O que assusta agora, em mais uma tentativa de eliminação do registro histórico, é sua origem em uma decisão judicial. O juiz federal Hélio Sílvio Ourém Campos, de Pernambuco, determinou que sejam cobertas por uma tarja todas as menções ao nome de Olinto de Souza Ferraz no relatório da CNV, sob a guarda do Arquivo Nacional, instituição quase bicentenária, tesouro da nossa memória.
Coronel da PM, Ferraz dirigia a Casa de Detenção do Recife quando o militante de oposição à ditadura Amaro Luiz de Carvalho foi morto, no cárcere, sob custódia do Estado brasileiro, conforme investigação da CNV. A sentença determinando o apagamento atendeu a um pedido dos filhos do militar.
A ordem judicial estabelece precedente de enorme gravidade. O relatório da CNV é um documento do Estado brasileiro, que trata da memória coletiva e, portanto, não pode ser mutilado de acordo com conveniências particulares. Nem pelo governo nem por decisão judicial, que, aliás, afronta leis vigentes. Importante lembrar que a CNV fez um trabalho de reconstituição histórica, sem o poder de punir qualquer criminoso que tenha agido em nome do Estado.

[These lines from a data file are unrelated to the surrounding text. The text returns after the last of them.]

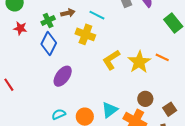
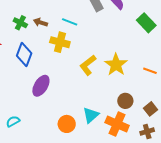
brown arrow: (68, 13) -> (40, 22), turned -144
green cross: (48, 21) -> (20, 23), moved, turned -32
orange line: (162, 57) -> (150, 71), moved
cyan semicircle: (59, 114) -> (13, 121), moved

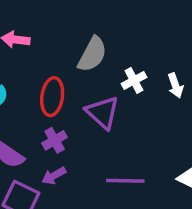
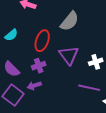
white cross: (134, 80) -> (96, 62), moved
purple line: (125, 181) -> (89, 88), moved

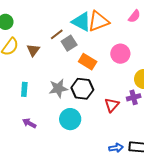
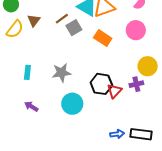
brown triangle: (33, 50) -> (34, 20), moved
pink circle: (120, 54) -> (136, 30), moved
orange rectangle: (88, 62) -> (103, 38), moved
black hexagon: (82, 89) -> (101, 84), moved

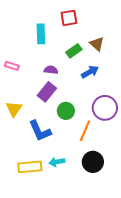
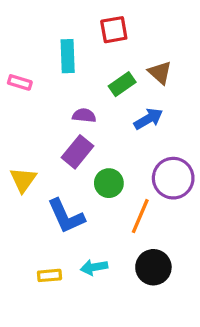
pink rectangle: (12, 66) -> (20, 82), moved
yellow rectangle: (30, 167) -> (49, 275), size x0.6

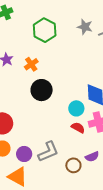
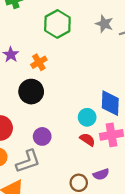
black circle: (42, 90) -> (31, 92), moved
gray L-shape: (48, 152) -> (28, 161), moved
purple circle: (24, 154) -> (42, 136), moved

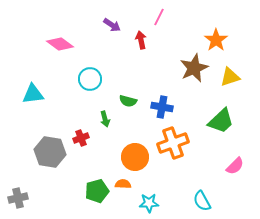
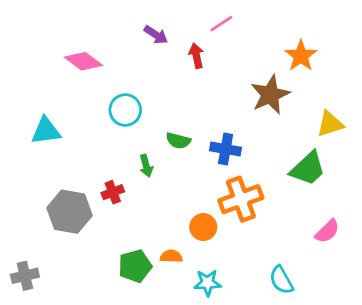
pink line: (159, 17) -> (221, 24), turned 30
yellow triangle: (230, 77) -> (330, 124), moved
orange circle: (135, 157) -> (203, 227), moved, size x0.7

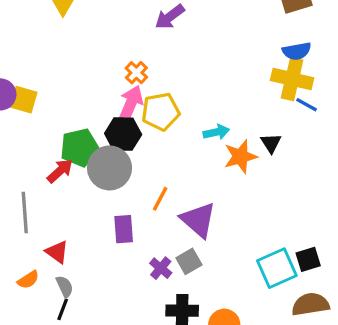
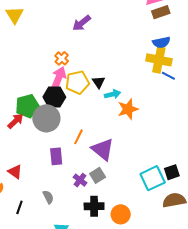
black triangle: (271, 143) -> (99, 82), moved
gray semicircle: (65, 287) -> (48, 197), moved

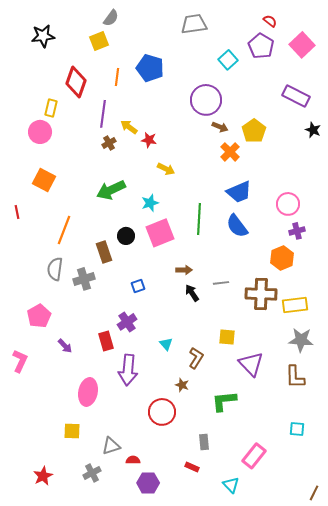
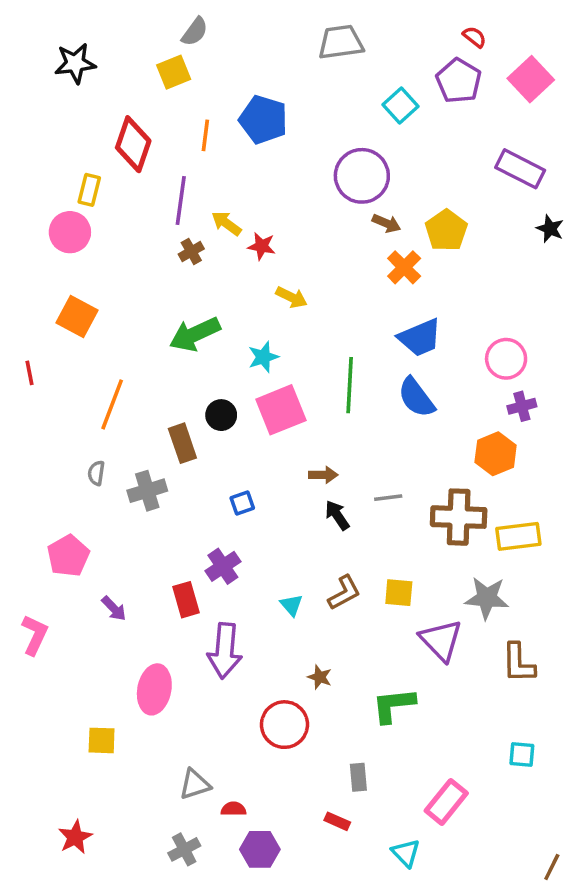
gray semicircle: (55, 269) -> (96, 473), size x0.6
gray star: (301, 340) -> (487, 598), moved
brown L-shape: (196, 358) -> (344, 593), moved, turned 30
yellow square: (72, 431) -> (102, 740), moved
gray cross: (92, 473) -> (184, 849), moved

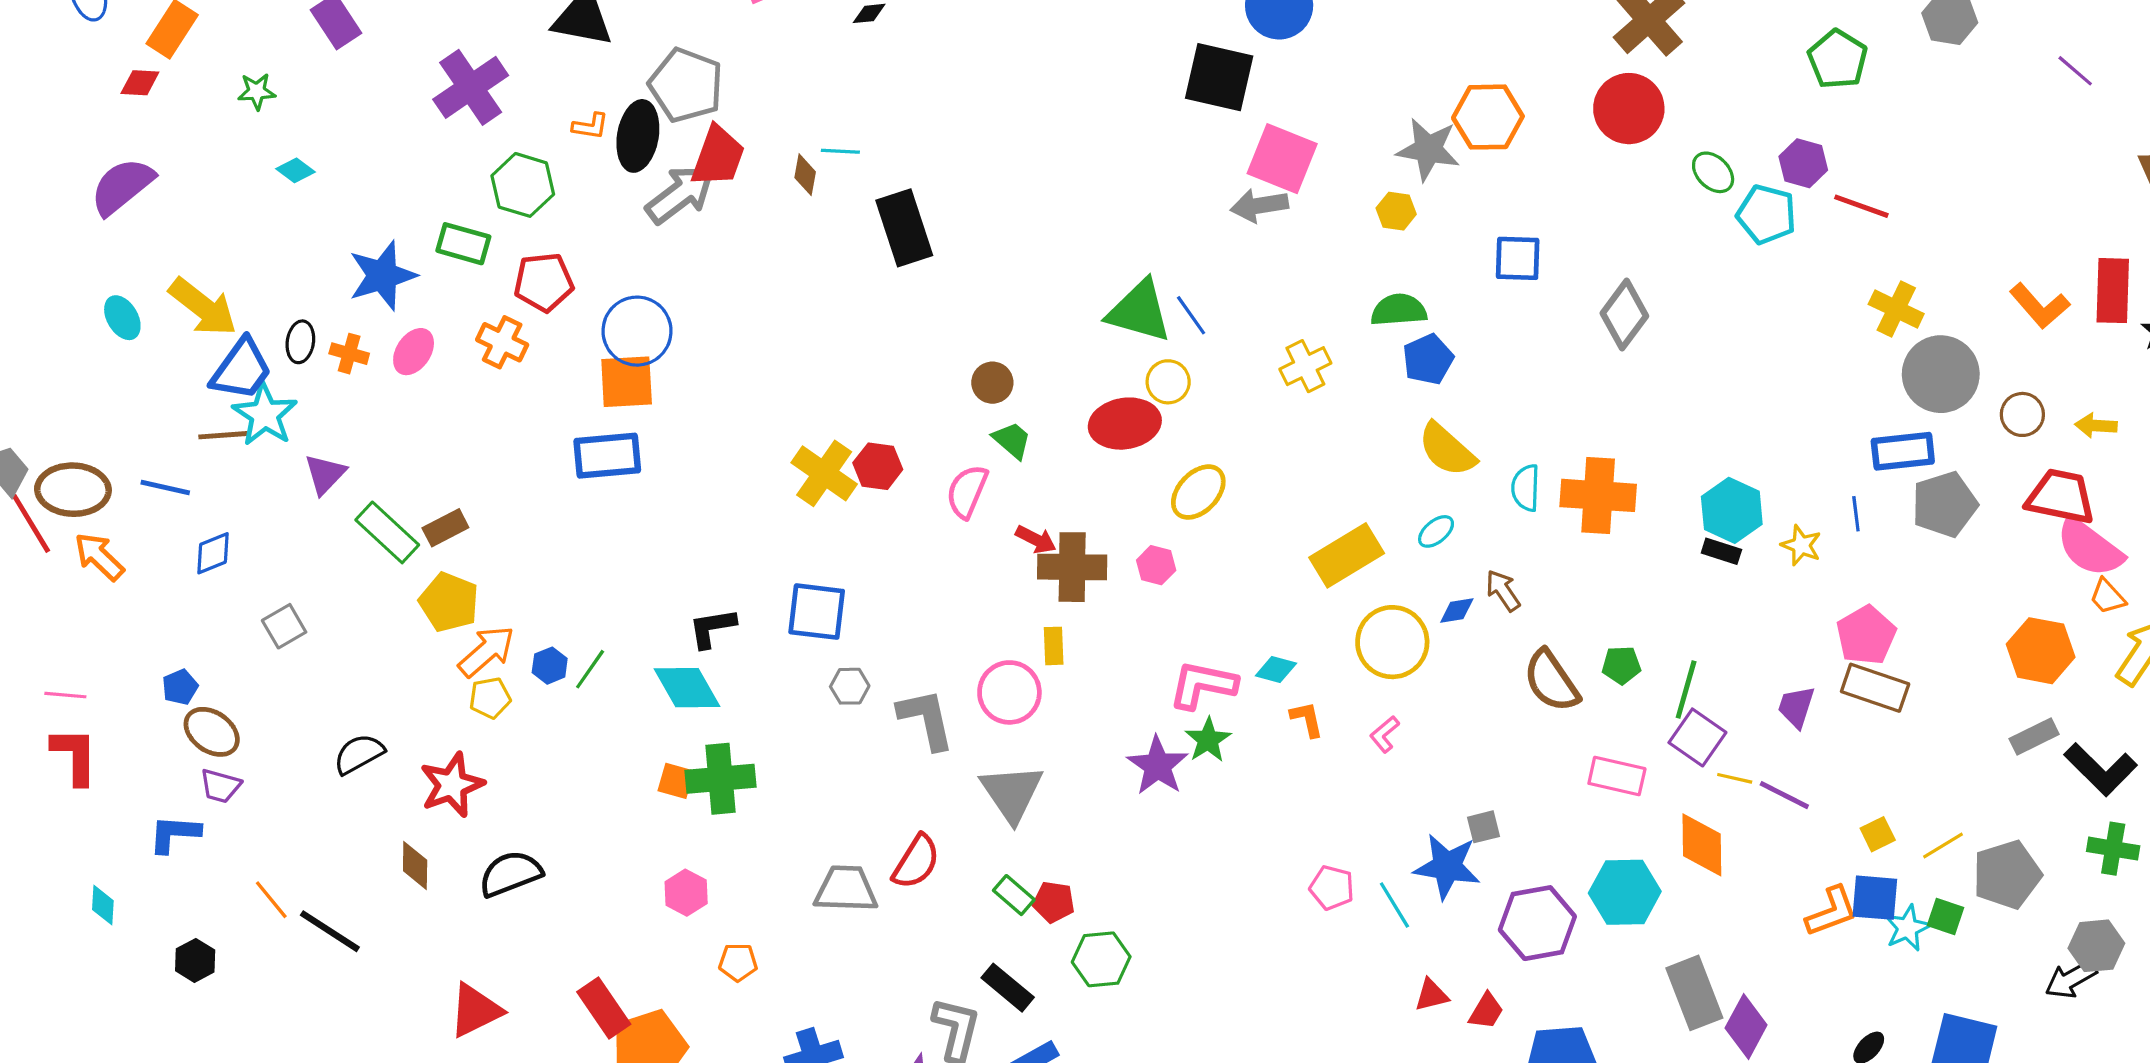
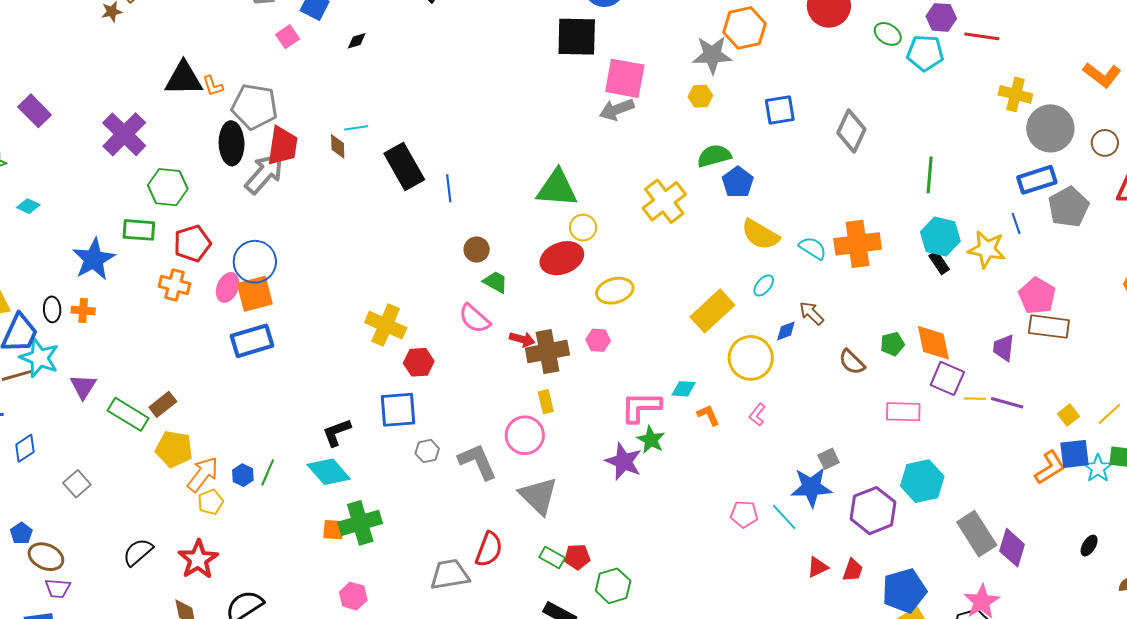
orange L-shape: (590, 126) -> (213, 86), moved, turned 75
blue line: (1191, 315) -> (449, 188), moved, turned 40
pink ellipse: (414, 352) -> (228, 287), moved
yellow cross: (1305, 366) -> (664, 201), size x1.4
red hexagon: (878, 466) -> (419, 362), moved
cyan semicircle: (1526, 488) -> (813, 248), turned 132
pink semicircle: (967, 491) -> (474, 319), turned -60
yellow ellipse: (1198, 492) -> (615, 291), turned 42
yellow star: (1801, 545) -> (987, 249), size x1.5
black rectangle: (1721, 551) -> (939, 263), turned 50
brown semicircle: (1551, 681) -> (852, 362), size x0.7
green line: (1686, 690) -> (930, 175), moved
orange diamond: (1702, 845) -> (933, 343), moved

A Lei de Anistia, de 1979, aprovada ainda em regime de exceção, estendeu um manto de proteção que até hoje beneficia assassinos e torturadores bestiais, livrando-os do banco dos réus. É o contrário do que fizeram outros países, como Argentina e Chile. A esse respeito, o Museu da Memória e dos Direitos Humanos, em Santiago, é uma aula dolorosa, mas necessária, de como se olhar no espelho por mais tenebroso que seja o reflexo. Para isso, contudo, é preciso coragem.